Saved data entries
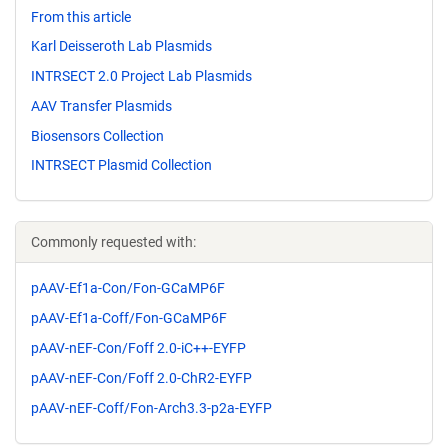
From this article
Karl Deisseroth Lab Plasmids
INTRSECT 2.0 Project Lab Plasmids
AAV Transfer Plasmids
Biosensors Collection
INTRSECT Plasmid Collection
Commonly requested with:
pAAV-Ef1a-Con/Fon-GCaMP6F
pAAV-Ef1a-Coff/Fon-GCaMP6F
pAAV-nEF-Con/Foff 2.0-iC++-EYFP
pAAV-nEF-Con/Foff 2.0-ChR2-EYFP
pAAV-nEF-Coff/Fon-Arch3.3-p2a-EYFP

▶ _Task instructions_
If a line in the data above holds the string "INTRSECT", copy it.

▶ _Solution for this task_
INTRSECT 2.0 Project Lab Plasmids
INTRSECT Plasmid Collection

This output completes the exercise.